Content starts
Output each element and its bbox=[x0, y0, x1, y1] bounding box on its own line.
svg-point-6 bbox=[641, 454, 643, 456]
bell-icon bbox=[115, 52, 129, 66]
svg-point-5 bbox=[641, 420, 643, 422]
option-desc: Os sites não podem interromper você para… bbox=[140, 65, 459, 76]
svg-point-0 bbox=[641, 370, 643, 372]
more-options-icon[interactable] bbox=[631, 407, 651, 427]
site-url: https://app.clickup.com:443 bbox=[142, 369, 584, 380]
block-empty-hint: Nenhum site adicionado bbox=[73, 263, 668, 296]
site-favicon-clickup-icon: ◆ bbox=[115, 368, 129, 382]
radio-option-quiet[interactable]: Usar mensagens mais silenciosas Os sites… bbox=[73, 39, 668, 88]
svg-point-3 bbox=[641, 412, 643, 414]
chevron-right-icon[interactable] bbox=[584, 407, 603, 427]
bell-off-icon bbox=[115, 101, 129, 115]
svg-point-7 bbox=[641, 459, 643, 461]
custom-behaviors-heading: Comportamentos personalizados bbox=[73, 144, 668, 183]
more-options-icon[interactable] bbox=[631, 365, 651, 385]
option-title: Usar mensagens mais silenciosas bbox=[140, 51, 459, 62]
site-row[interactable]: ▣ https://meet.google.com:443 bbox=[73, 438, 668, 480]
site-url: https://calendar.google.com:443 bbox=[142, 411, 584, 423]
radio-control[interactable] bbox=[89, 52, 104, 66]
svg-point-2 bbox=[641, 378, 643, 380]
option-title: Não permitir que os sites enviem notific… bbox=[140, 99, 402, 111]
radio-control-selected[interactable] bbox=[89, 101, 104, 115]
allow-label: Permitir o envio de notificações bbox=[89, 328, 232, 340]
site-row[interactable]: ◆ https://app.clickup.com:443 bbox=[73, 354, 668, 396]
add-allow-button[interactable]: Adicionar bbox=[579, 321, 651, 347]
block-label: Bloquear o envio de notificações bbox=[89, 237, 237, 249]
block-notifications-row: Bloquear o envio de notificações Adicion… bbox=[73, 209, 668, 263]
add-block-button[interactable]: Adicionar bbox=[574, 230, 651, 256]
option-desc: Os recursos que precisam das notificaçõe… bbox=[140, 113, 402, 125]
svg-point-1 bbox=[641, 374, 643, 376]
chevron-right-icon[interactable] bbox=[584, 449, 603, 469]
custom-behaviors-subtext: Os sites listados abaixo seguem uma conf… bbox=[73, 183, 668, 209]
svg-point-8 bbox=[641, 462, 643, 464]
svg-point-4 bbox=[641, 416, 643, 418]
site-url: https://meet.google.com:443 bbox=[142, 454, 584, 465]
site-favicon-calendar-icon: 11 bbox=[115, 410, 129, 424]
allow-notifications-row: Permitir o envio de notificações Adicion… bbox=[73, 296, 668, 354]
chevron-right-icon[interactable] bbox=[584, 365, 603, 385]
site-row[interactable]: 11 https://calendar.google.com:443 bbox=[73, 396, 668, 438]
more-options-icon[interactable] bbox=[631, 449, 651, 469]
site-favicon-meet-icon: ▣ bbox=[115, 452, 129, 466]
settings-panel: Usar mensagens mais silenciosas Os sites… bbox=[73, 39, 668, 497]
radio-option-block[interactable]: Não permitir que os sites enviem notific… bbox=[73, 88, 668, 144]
Content ends
Take the word "mais" and find each line of the material that contains it. Copy those lines.

radio-option-quiet[interactable]: Usar mensagens mais silenciosas Os sites… bbox=[73, 39, 668, 88]
option-title: Usar mensagens mais silenciosas bbox=[140, 51, 459, 62]
settings-panel: Usar mensagens mais silenciosas Os sites… bbox=[73, 39, 668, 497]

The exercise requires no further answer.